*** Opening of Given entries ***

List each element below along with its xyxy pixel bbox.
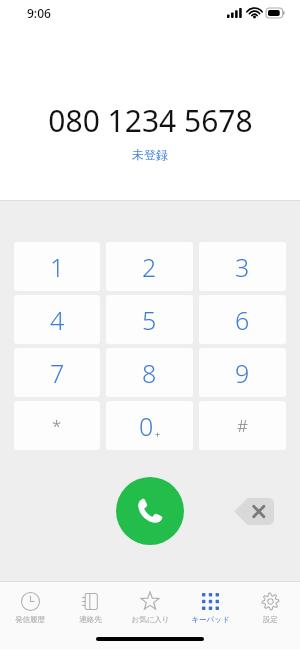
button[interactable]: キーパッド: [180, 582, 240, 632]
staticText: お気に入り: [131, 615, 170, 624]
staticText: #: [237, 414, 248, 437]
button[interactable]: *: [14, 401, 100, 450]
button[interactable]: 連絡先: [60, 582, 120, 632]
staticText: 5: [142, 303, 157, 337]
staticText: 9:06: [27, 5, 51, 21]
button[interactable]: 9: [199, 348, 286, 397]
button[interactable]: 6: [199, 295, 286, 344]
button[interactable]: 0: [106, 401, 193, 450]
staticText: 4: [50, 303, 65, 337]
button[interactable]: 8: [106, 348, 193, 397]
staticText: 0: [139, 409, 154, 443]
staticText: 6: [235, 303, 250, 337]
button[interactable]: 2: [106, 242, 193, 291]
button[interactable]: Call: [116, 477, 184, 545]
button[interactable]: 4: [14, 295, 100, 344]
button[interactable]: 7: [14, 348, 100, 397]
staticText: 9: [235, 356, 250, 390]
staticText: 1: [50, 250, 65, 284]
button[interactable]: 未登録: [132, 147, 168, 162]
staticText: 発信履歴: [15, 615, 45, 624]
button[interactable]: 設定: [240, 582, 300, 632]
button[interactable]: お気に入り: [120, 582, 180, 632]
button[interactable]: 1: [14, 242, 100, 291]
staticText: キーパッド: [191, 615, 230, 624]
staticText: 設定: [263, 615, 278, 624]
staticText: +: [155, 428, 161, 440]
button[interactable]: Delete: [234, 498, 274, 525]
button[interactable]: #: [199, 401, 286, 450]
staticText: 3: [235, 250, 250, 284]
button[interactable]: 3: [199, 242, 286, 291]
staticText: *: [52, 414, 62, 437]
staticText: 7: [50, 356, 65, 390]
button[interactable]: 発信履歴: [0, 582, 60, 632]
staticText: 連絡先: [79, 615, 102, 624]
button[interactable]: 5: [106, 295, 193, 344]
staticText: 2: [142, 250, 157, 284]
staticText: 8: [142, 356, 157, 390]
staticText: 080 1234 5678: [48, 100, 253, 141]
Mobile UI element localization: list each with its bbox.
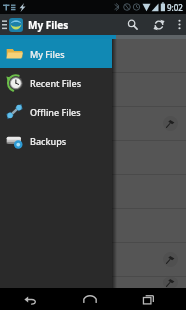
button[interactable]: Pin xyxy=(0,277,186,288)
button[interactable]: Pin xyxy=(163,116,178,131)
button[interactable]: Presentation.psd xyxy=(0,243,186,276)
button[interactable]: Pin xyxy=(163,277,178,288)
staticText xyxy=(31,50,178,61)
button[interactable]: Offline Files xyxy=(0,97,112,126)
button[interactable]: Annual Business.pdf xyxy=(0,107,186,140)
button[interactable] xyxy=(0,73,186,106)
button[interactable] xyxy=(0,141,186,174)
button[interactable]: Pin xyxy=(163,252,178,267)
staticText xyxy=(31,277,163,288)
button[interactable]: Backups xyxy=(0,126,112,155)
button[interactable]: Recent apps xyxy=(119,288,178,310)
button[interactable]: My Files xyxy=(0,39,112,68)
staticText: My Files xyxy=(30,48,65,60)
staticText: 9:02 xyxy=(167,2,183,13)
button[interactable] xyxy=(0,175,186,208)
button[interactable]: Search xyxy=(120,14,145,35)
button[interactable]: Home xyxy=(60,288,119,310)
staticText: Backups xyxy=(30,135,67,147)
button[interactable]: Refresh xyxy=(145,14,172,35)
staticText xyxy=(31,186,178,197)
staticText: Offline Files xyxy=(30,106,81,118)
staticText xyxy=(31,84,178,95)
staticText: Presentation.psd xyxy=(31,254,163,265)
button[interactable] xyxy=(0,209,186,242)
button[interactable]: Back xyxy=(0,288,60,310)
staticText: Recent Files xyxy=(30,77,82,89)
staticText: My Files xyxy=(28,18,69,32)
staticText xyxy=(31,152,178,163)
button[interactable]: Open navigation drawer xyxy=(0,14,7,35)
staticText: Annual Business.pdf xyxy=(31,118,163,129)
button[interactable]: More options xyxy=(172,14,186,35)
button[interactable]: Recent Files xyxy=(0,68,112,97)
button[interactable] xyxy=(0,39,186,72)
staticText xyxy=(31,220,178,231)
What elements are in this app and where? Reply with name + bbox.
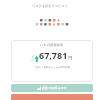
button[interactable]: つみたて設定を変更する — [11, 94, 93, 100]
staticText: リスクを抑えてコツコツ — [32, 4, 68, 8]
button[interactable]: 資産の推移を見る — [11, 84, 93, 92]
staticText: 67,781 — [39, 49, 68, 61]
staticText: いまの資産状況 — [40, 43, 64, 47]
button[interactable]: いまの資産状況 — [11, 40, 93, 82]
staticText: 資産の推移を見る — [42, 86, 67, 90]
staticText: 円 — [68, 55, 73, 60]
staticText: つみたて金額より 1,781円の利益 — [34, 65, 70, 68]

*** Close of Given entries ***

• _What is being asked_
Return every record exactly, minus the pictures.

• _Solution_
List each element below along with its xyxy pixel bbox.
button[interactable]: キーパッド: [180, 582, 240, 632]
staticText: お気に入り: [131, 615, 170, 624]
staticText: #: [237, 414, 248, 437]
button[interactable]: *: [14, 401, 100, 450]
button[interactable]: 連絡先: [60, 582, 120, 632]
staticText: 5: [142, 303, 157, 337]
staticText: 9:06: [27, 5, 51, 21]
button[interactable]: 9: [199, 348, 286, 397]
button[interactable]: 6: [199, 295, 286, 344]
button[interactable]: 0: [106, 401, 193, 450]
staticText: 4: [50, 303, 65, 337]
button[interactable]: 8: [106, 348, 193, 397]
staticText: 0: [139, 409, 154, 443]
staticText: 6: [235, 303, 250, 337]
button[interactable]: 2: [106, 242, 193, 291]
button[interactable]: Call: [116, 477, 184, 545]
button[interactable]: 4: [14, 295, 100, 344]
button[interactable]: 7: [14, 348, 100, 397]
staticText: 9: [235, 356, 250, 390]
staticText: 1: [50, 250, 65, 284]
button[interactable]: 未登録: [132, 147, 168, 162]
staticText: 発信履歴: [15, 615, 45, 624]
button[interactable]: 設定: [240, 582, 300, 632]
button[interactable]: お気に入り: [120, 582, 180, 632]
button[interactable]: 1: [14, 242, 100, 291]
staticText: キーパッド: [191, 615, 230, 624]
staticText: 設定: [263, 615, 278, 624]
staticText: +: [155, 428, 161, 440]
button[interactable]: Delete: [234, 498, 274, 525]
button[interactable]: #: [199, 401, 286, 450]
staticText: 3: [235, 250, 250, 284]
button[interactable]: 3: [199, 242, 286, 291]
staticText: *: [52, 414, 62, 437]
staticText: 7: [50, 356, 65, 390]
button[interactable]: 発信履歴: [0, 582, 60, 632]
staticText: 連絡先: [79, 615, 102, 624]
button[interactable]: 5: [106, 295, 193, 344]
staticText: 2: [142, 250, 157, 284]
staticText: 8: [142, 356, 157, 390]
staticText: 080 1234 5678: [48, 100, 253, 141]
Mobile UI element localization: list each with its bbox.
button[interactable]: Pin xyxy=(0,277,186,288)
button[interactable]: Pin xyxy=(163,116,178,131)
button[interactable]: Presentation.psd xyxy=(0,243,186,276)
button[interactable]: Pin xyxy=(163,277,178,288)
staticText xyxy=(31,50,178,61)
button[interactable]: Offline Files xyxy=(0,97,112,126)
button[interactable]: Annual Business.pdf xyxy=(0,107,186,140)
button[interactable] xyxy=(0,73,186,106)
button[interactable] xyxy=(0,141,186,174)
button[interactable]: Pin xyxy=(163,252,178,267)
staticText xyxy=(31,277,163,288)
button[interactable]: Backups xyxy=(0,126,112,155)
button[interactable]: Recent apps xyxy=(119,288,178,310)
button[interactable]: My Files xyxy=(0,39,112,68)
staticText: My Files xyxy=(30,48,65,60)
staticText: 9:02 xyxy=(167,2,183,13)
button[interactable] xyxy=(0,175,186,208)
button[interactable]: Search xyxy=(120,14,145,35)
button[interactable]: Home xyxy=(60,288,119,310)
staticText: Backups xyxy=(30,135,67,147)
button[interactable]: Refresh xyxy=(145,14,172,35)
staticText xyxy=(31,186,178,197)
staticText: Offline Files xyxy=(30,106,81,118)
staticText xyxy=(31,84,178,95)
staticText: Presentation.psd xyxy=(31,254,163,265)
button[interactable] xyxy=(0,209,186,242)
button[interactable]: Back xyxy=(0,288,60,310)
staticText: Recent Files xyxy=(30,77,82,89)
staticText: My Files xyxy=(28,18,69,32)
staticText xyxy=(31,152,178,163)
button[interactable]: Open navigation drawer xyxy=(0,14,7,35)
staticText: Annual Business.pdf xyxy=(31,118,163,129)
button[interactable]: More options xyxy=(172,14,186,35)
button[interactable]: Recent Files xyxy=(0,68,112,97)
button[interactable] xyxy=(0,39,186,72)
staticText xyxy=(31,220,178,231)
What elements are in this app and where? Reply with name + bbox.
button[interactable]: つみたて設定を変更する — [11, 94, 93, 100]
staticText: リスクを抑えてコツコツ — [32, 4, 68, 8]
button[interactable]: 資産の推移を見る — [11, 84, 93, 92]
staticText: 67,781 — [39, 49, 68, 61]
staticText: いまの資産状況 — [40, 43, 64, 47]
button[interactable]: いまの資産状況 — [11, 40, 93, 82]
staticText: 資産の推移を見る — [42, 86, 67, 90]
staticText: 円 — [68, 55, 73, 60]
staticText: つみたて金額より 1,781円の利益 — [34, 65, 70, 68]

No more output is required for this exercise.